Thinking about  A TIME FOR WORK a year later, I remember how the office, large and central in The Pigeon Wing space, could also become almost invisible, how Becky and Ryan could become invisible, working there as other meetings took place nearby, or people made lunch in the gallery kitchen…

I remember B and R had different strategies for negotiating the visibility/ invisibility of their writing/shifts, saying hallo, chatting, or not, but always focussed on the work required rather than small talk; the office/writing as a space apart; how it was odd to realise that someone was there writing, to wonder if one was included in the sense of site the writer was unfolding, and how; to be equally surprised that the writer had suddenly, shift over, gone. The texts do not have to verify.

I remember the TIME FOR WORK office when no worker was there, how people seemed reluctant to enter, although not the gallery cat. Discussing the project prior to the exhibition, there was a plan to have a pathway marked from the office to the front door, beyond which they would not tread. This was deemed unnecessary, exchanged for a ritualising of entry into the space itself, the painted shoes to put on, its repetitive actions…



I’ll stop there, as it seems wrong to be talking about A TIME FOR WORK as a project that happened then and there, when it also didn’t, and now it does and is and will be.

…all these, of course, not about the writing itself, how is it the writing itself, as if the TIME FOR that is now… 





Work tied to the word, its material form, its permutations, as are consciousness and time. Work what makes such propositions apparent. Writing as work has to turn to the materiality of the word, otherwise it might seem scything-sciving-scribing

Work as writing is the physical act of writing, which is why the instruction for shift four ties hope so closely to the hand, first the right and then the left. Materiality is also “keep going.”

In this PDF writing (work) finds an order, a uniformity (every shift 25 pages, not specified in the score) and an anonymity (who wrote edited typed up this one?) (One?). A construction of a shift, a vision of work, tight adherence to frame.

Something happens in this commitment to materiality. We’re (We?) shifting letters/syllables, but there’s an emergent property that seems to demonstrate an ethics and utility, without leaving its constraints. Justify. Clarify.

Text as word shape on the page. Text as sounded.
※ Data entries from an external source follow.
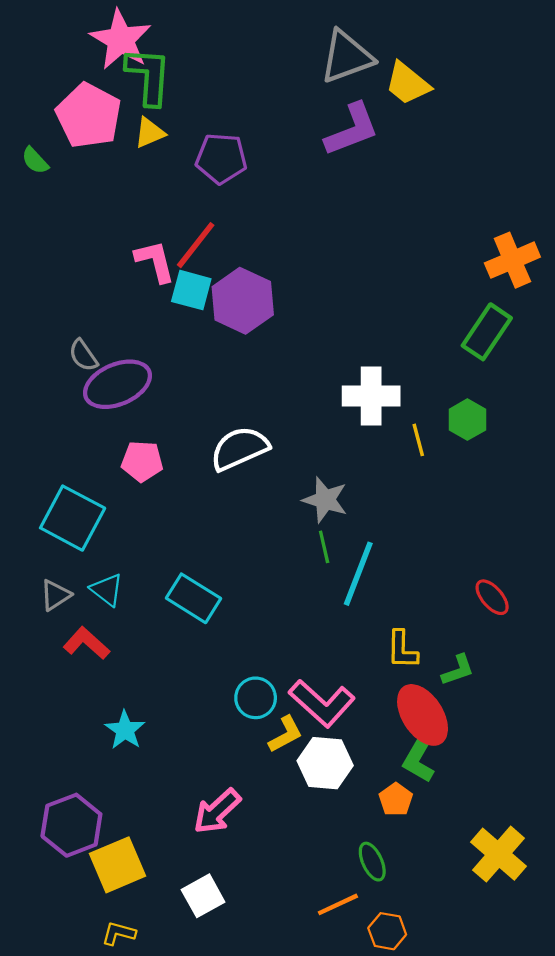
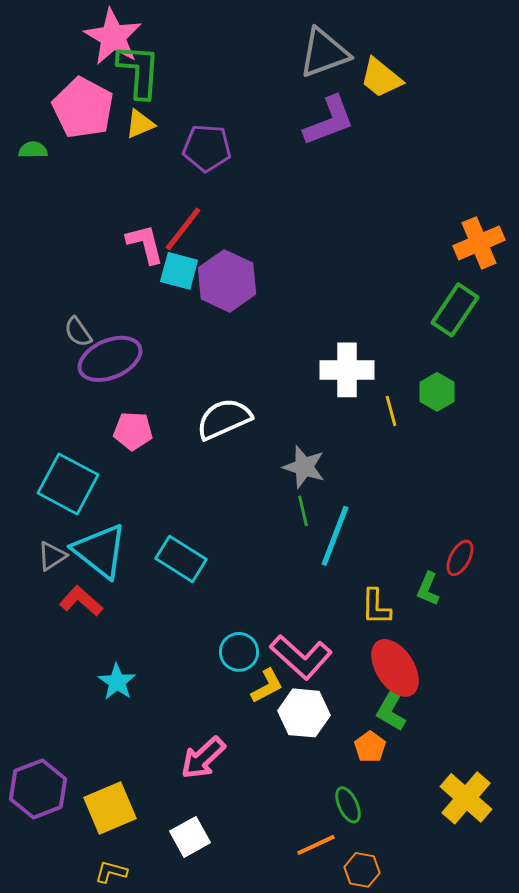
green semicircle: (35, 161) -> (33, 150), turned 132
cyan triangle: (107, 590) -> (100, 551), size x1.8
red ellipse: (492, 597) -> (460, 558), turned 69
green L-shape: (458, 670) -> (428, 589), moved, turned 132
purple hexagon: (71, 825) -> (38, 789), moved

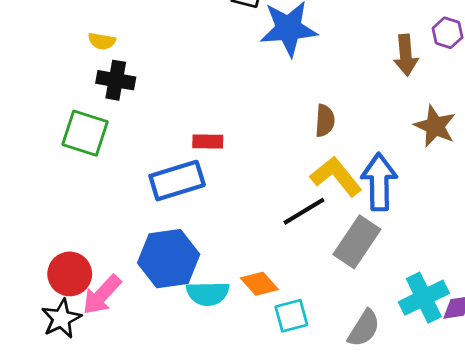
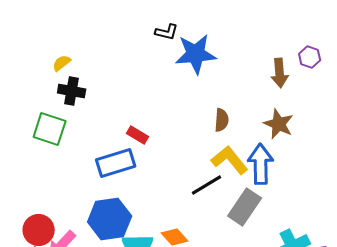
yellow semicircle: (102, 41) -> (62, 63), turned 132
brown star: (435, 126) -> (279, 124), moved
red rectangle: (208, 141) -> (138, 135), turned 30

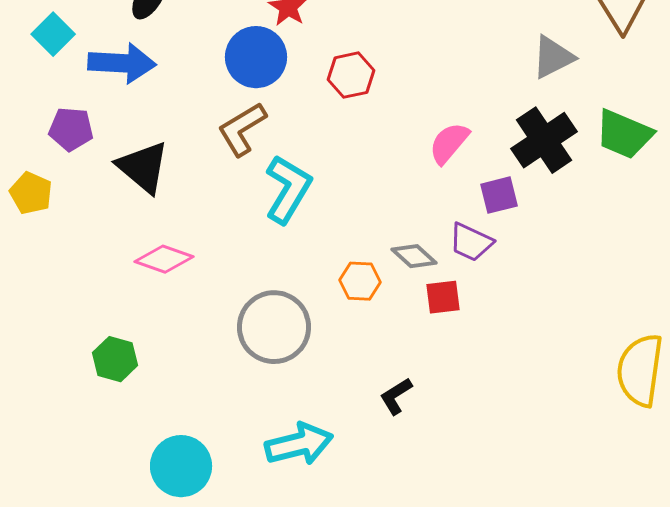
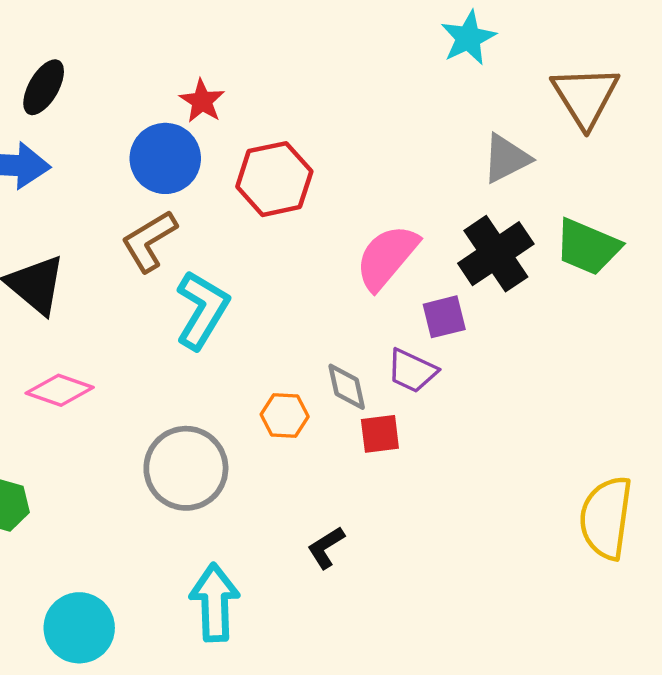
red hexagon: (351, 75) -> (274, 179), size x1.4
pink semicircle: (449, 143) -> (387, 257), size x1.4
gray diamond: (414, 256) -> (347, 387), turned 36
cyan arrow: (299, 444) -> (215, 603), turned -78

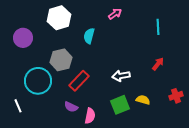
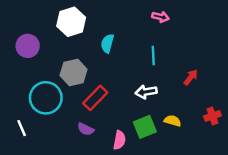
pink arrow: (115, 14) -> (161, 17), moved, turned 48
cyan line: (158, 27) -> (153, 56), moved
pink semicircle: (90, 116) -> (119, 140), moved

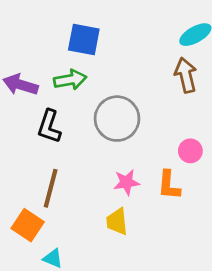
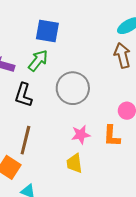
green arrow: (70, 80) -> (38, 61), turned -40

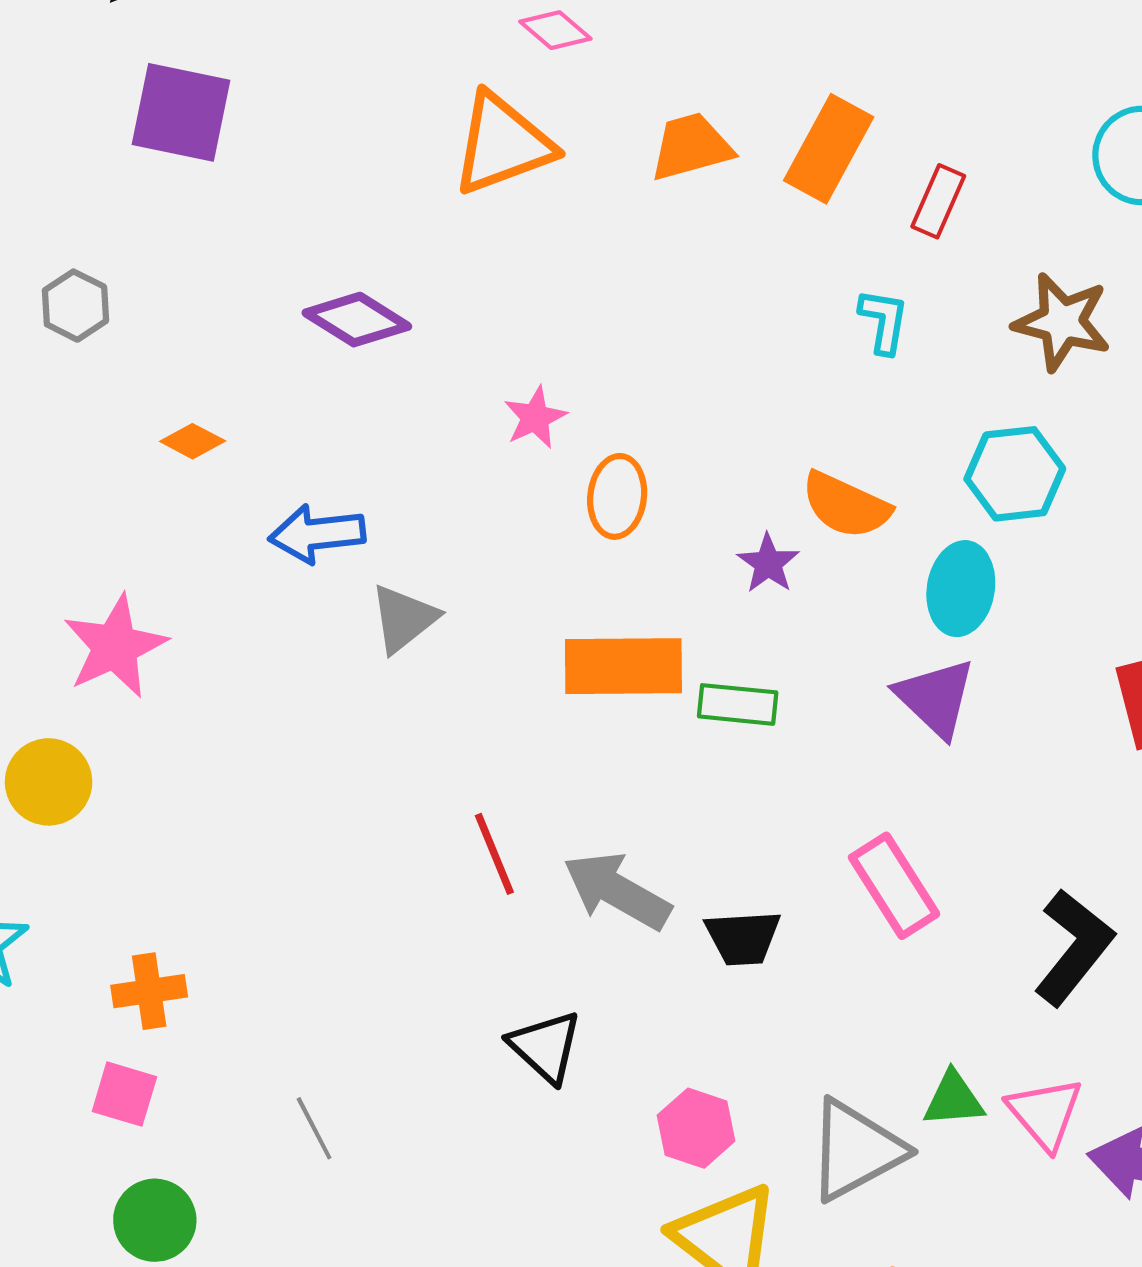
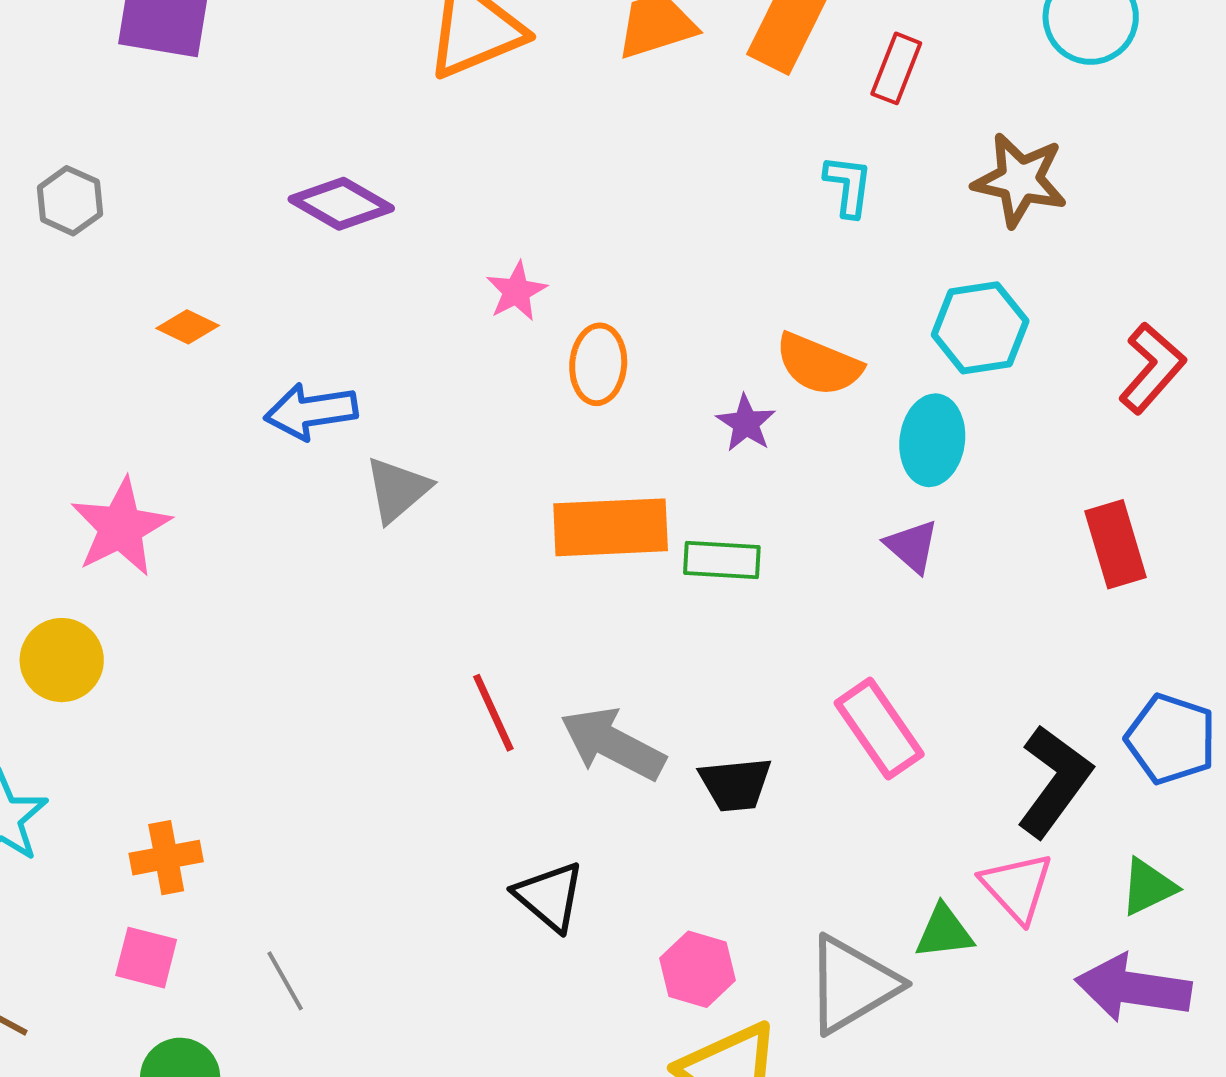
purple triangle: (936, 698) -> (912, 546), size x0.7
pink triangle: (1045, 1113) -> (1017, 887), moved
gray line: (314, 1128) -> (285, 981), moved

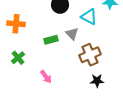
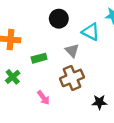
green rectangle: (51, 40) -> (39, 58), moved
brown cross: (90, 55) -> (72, 78), moved

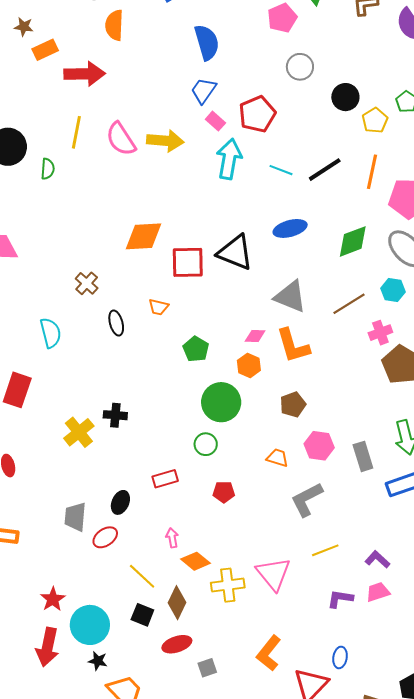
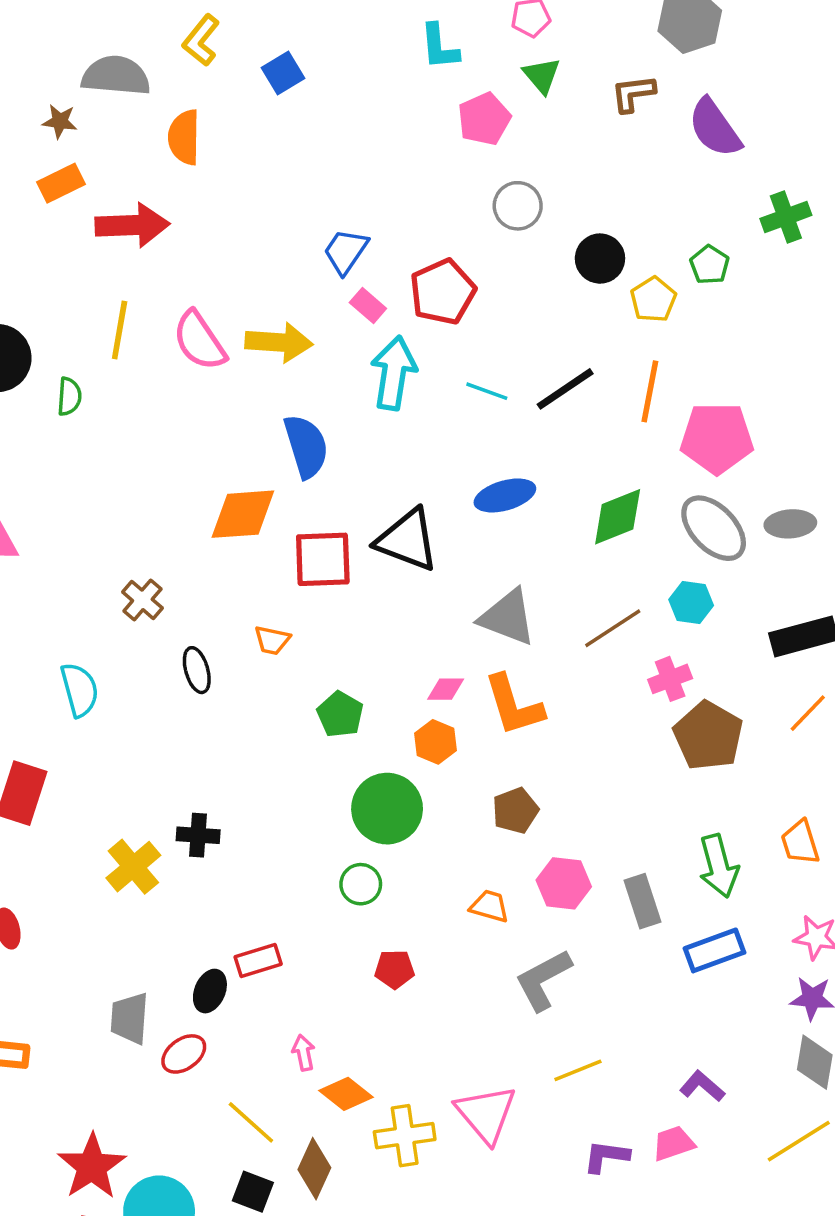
brown star: (24, 27) -> (60, 121), moved
blue semicircle: (207, 42) -> (306, 446), moved
red rectangle: (165, 479) -> (258, 961), moved
purple L-shape: (377, 559) -> (702, 1086), moved
red star: (53, 599) -> (92, 1166), size x1.5

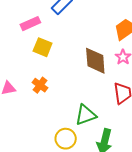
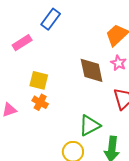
yellow square: (43, 47) -> (39, 80), moved

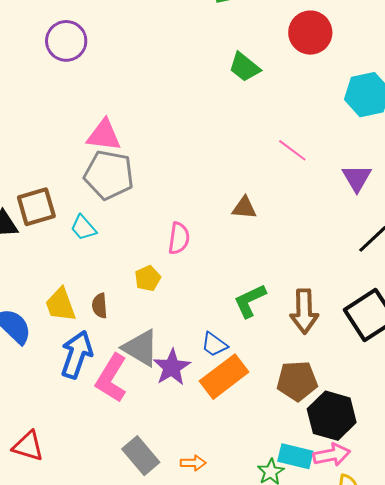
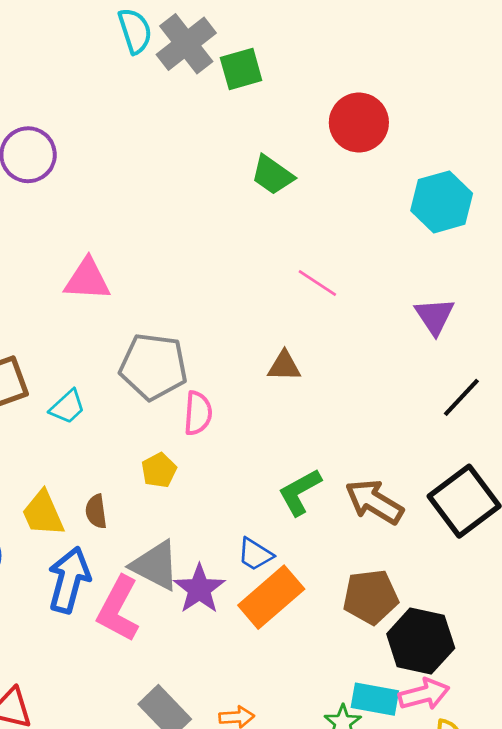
pink line: (292, 150) -> (317, 283), moved
gray pentagon: (109, 175) -> (153, 367), moved
cyan trapezoid: (83, 228) -> (67, 407), turned -88
brown arrow: (304, 311) -> (374, 502), turned 126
A text could unfold for ever in the need to clarify the differences between these. That could be momentum -say -say -say -say.

A clean writing, too, transparent about its starting point and structures, from which any content must come. Of harm. Risk and.

Word reversal. If only all transformations could be this simple, such mirror hinges puncturing page. This is hopeful. Size of text. Our work, urban spaces, regulations, health and safety, attempts to position ourselves in site, in galleries, in high, in harm, in low, in non…

Adding space between letters available tactic.







In the recollections above I forgot the A TIME FOR WORK office rubbish bin, of thrown away texts, that – paper pieces plucked out – could be inserted into new texts, days, writings, shifts. I also remember at the closing performance long windedly attempting to introduce the project, as its final performance unfolded on its own, fine by itself, its own claim and fiction, such attempts already absorbed into its structure and presentation.

Looking through the A TIME FOR WORK website I propose: Don’t think of what you find here as products of a single place and time (The Pigeon Wing, September-October 2010). Writing was prompted by scores sent from elsewhere, nodes of a network of peoples/ times/ places before and after. Its handwritten notes were transcribed by other hands, keyboards, into other formats; as further editing suggestions and constraints have led to the form of the texts presented here. That stops. This continues.